In Delhi and Beijing, as well as Dhaka, Islamabad, Hanoi and Vientiane the metaphor of Tibet as Asia’s water tower grows ever stronger, a remarkable attribution for one of the more arid inland upland sectors of inner Asia. In all these capitals whose national lifeblood is the waters of Tibet, the official gaze turns apprehensively up to the melting glaciers, yet somehow misses the emptied grasslands, the immobilised nomads, and the degraded pastures no-one has seriously tried to rehabilitate.


The Tibetan Plateau is the size of India’s eight biggest states combined. It is so big and high, a vast island in the sky, it bends the upper atmospheric jetstream around it. The intense cold of Tibet in winter, followed by the quick and intense warming of the plateau in spring, drive the Indian monsoon. The best predictor of whether the coming monsoon will be strong or weak, early or late, is the amount of snow cover in Tibet in later winter and early spring. The greater the snow cover, the more sunlight is reflected back into space, the less is the heating of bare dark rock above the treeline, which makes for a weak, even a failing monsoon. This is a quite recent discovery by meteorologists of the teleconnections linking the fates of India and Tibet.

What power is capable of pulling through the sky all those billions of tons of water floating in clouds forming over the Indian Ocean and Bay of Bengal, drawing them in across India? It is the power of the intense low pressure over Tibet in spring and summer.

Not only is India downstream from Tibet, dependent on Tibetan water for life, India relies even more on Tibet as the engine of the monsoon. We already know that due to climate change, the monsoon is becoming more extreme, more erratic and unpredictable.

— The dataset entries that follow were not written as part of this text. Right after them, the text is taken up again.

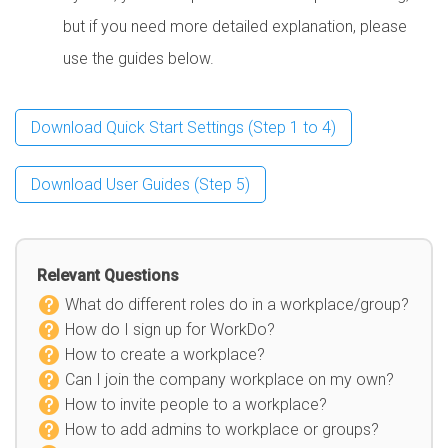
but if you need more detailed explanation, please
use the guides below.
Download Quick Start Settings (Step 1 to 4)
Download User Guides (Step 5)
Relevant Questions
What do different roles do in a workplace/group?
How do I sign up for WorkDo?
How to create a workplace?
Can I join the company workplace on my own?
How to invite people to a workplace?
How to add admins to workplace or groups?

If the industrialisation of Tibet, and the exclusion of the nomads, gets to a point where the Tibetan Plateau’s capacity to regulate the monsoon is compromised, India will bear the brunt. It only takes an unseasonal snowfall across Tibet in late winter or early spring to reflect the heat of the returning sun back into space, leaving Tibet exceptionally cold, slow to heat and thus slow to draw the monsoon clouds inland.
We are all more interconnected than we notice. Tibet and India are one fused land, sharing a common destiny. India is now realising that the fate of Tibet is also the fate of India. Buddhists of both India and Tibet have always called this pratityasamutpada: interdependence, a fundamental principle of ecology known in India thousands of years before the science of ecology.